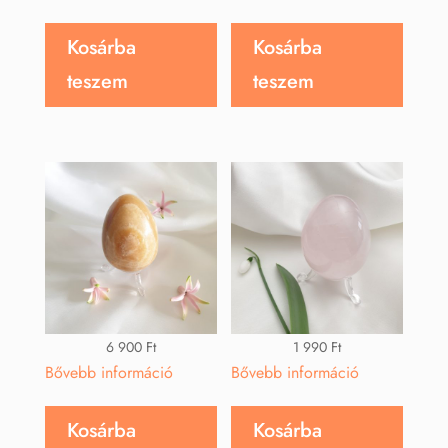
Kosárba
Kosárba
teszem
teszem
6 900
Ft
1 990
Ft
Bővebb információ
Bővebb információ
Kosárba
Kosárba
* * *
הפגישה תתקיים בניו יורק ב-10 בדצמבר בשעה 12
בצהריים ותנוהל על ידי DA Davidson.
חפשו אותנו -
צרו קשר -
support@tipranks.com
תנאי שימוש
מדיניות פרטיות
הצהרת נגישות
==
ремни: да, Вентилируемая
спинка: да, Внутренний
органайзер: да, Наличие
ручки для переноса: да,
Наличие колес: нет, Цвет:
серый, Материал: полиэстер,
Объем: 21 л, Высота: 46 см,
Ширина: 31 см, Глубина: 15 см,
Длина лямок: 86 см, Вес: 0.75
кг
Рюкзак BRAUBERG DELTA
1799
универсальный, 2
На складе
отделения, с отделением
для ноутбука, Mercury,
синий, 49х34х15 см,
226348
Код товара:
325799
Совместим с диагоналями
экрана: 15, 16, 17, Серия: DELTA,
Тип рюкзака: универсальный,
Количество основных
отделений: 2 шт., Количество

**Task objective:** Extract from the records above the lines from the one containing "универсальный, 2" to the one containing "отделений: 2 шт., Количество", both lines included, exactly as they appear and with nothing else.

**Response for this exercise:**
универсальный, 2
На складе
отделения, с отделением
для ноутбука, Mercury,
синий, 49х34х15 см,
226348
Код товара:
325799
Совместим с диагоналями
экрана: 15, 16, 17, Серия: DELTA,
Тип рюкзака: универсальный,
Количество основных
отделений: 2 шт., Количество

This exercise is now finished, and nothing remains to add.